- **What you will do**:
Set down each record exactly. Omit the pictures.

Available data START

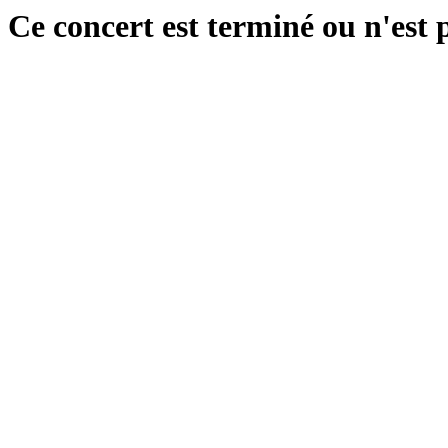
Ce concert est terminé ou n'est 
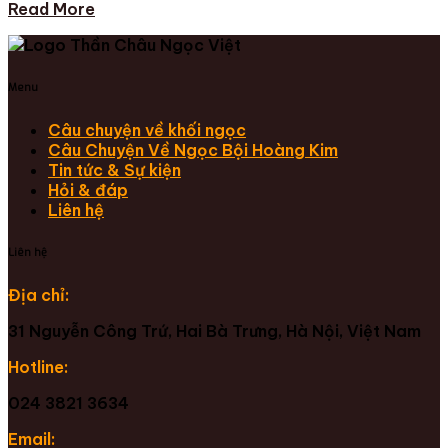
Read More
Menu
Câu chuyện về khối ngọc
Câu Chuyện Về Ngọc Bội Hoàng Kim
Tin tức & Sự kiện
Hỏi & đáp
Liên hệ
Liên hệ
Địa chỉ:
31 Nguyễn Công Trứ, Hai Bà Trưng, Hà Nội, Việt Nam
Hotline:
024 3821 3634
Email:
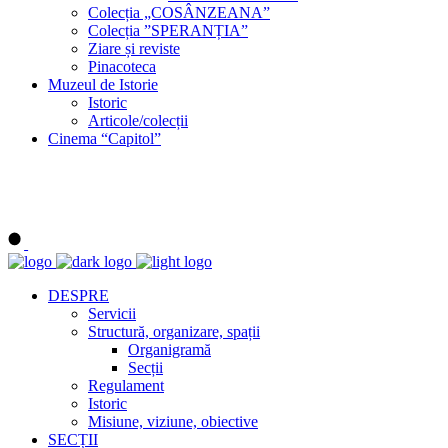
Colecția „COSÂNZEANA”
Colecția ”SPERANȚIA”
Ziare și reviste
Pinacoteca
Muzeul de Istorie
Istoric
Articole/colecții
Cinema “Capitol”
DESPRE
Servicii
Structură, organizare, spații
Organigramă
Secții
Regulament
Istoric
Misiune, viziune, obiective
SECȚII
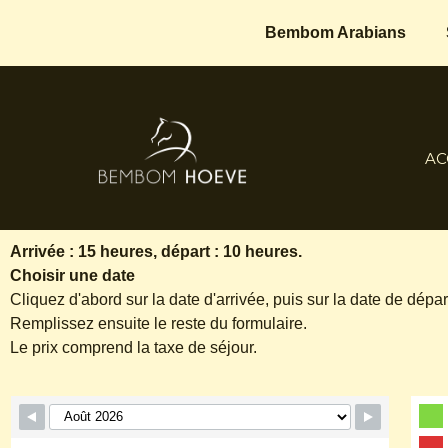
Bembom Arabians
AC
Arrivée : 15 heures, départ : 10 heures.
Choisir une date
Cliquez d'abord sur la date d'arrivée, puis sur la date de dépar
Remplissez ensuite le reste du formulaire.
Le prix comprend la taxe de séjour.
Formulaire de réservation de saut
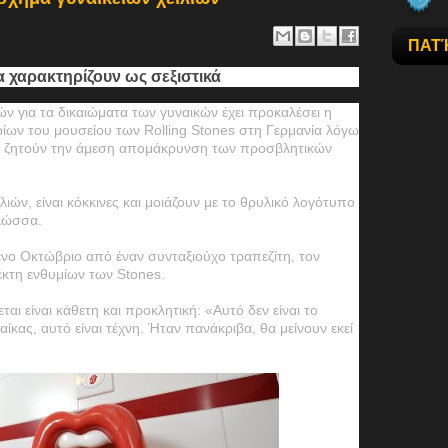
ΠΑΤ
 χαρακτηρίζουν ως σεξιστικά
ών για τα δικαιώματα των γυναικών έχει προκαλέσει η
ων του μουσείου των Rolling Stones στη Γερμανία λόγω
α ζητούν την άμεση απομάκρυνση των προσβλητικών
λιών, είναι κόκκινες και μοιάζουν με το θρυλικό λογότυπο
λώσσα.
ένο Οκτώβριο από έναν συνταξιούχο τραπεζίτη, τον
λέκτη ενθυμίων των Stones.
αι είναι κάθετη και προκλητική: «Αυτό δεν είναι το
ίκας, αυτό είναι τέχνη. Ήταν πανάκριβα, θα μείνουν εκεί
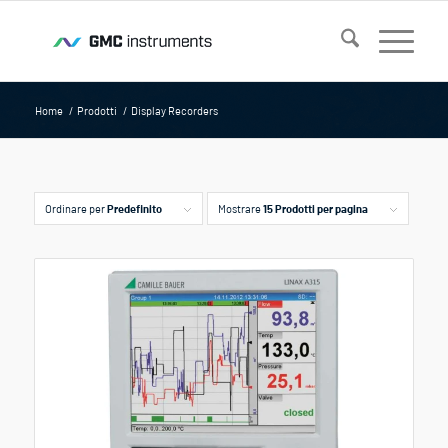
Home
/
Prodotti
/
Display Recorders
Ordinare per
Predefinito
Mostrare
15 Prodotti per pagina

Available data END

- **Written reply**:
Ce concert est terminé ou n'est 
Read More
Menu
Câu chuyện về khối ngọc
Câu Chuyện Về Ngọc Bội Hoàng Kim
Tin tức & Sự kiện
Hỏi & đáp
Liên hệ
Liên hệ
Địa chỉ:
31 Nguyễn Công Trứ, Hai Bà Trưng, Hà Nội, Việt Nam
Hotline:
024 3821 3634
Email:
Colecția „COSÂNZEANA”
Colecția ”SPERANȚIA”
Ziare și reviste
Pinacoteca
Muzeul de Istorie
Istoric
Articole/colecții
Cinema “Capitol”
DESPRE
Servicii
Structură, organizare, spații
Organigramă
Secții
Regulament
Istoric
Misiune, viziune, obiective
SECȚII
Bembom Arabians
AC
Arrivée : 15 heures, départ : 10 heures.
Choisir une date
Cliquez d'abord sur la date d'arrivée, puis sur la date de dépar
Remplissez ensuite le reste du formulaire.
Le prix comprend la taxe de séjour.
Formulaire de réservation de saut
ΠΑΤ
 χαρακτηρίζουν ως σεξιστικά
ών για τα δικαιώματα των γυναικών έχει προκαλέσει η
ων του μουσείου των Rolling Stones στη Γερμανία λόγω
α ζητούν την άμεση απομάκρυνση των προσβλητικών
λιών, είναι κόκκινες και μοιάζουν με το θρυλικό λογότυπο
λώσσα.
ένο Οκτώβριο από έναν συνταξιούχο τραπεζίτη, τον
λέκτη ενθυμίων των Stones.
αι είναι κάθετη και προκλητική: «Αυτό δεν είναι το
ίκας, αυτό είναι τέχνη. Ήταν πανάκριβα, θα μείνουν εκεί
Home
/
Prodotti
/
Display Recorders
Ordinare per
Predefinito
Mostrare
15 Prodotti per pagina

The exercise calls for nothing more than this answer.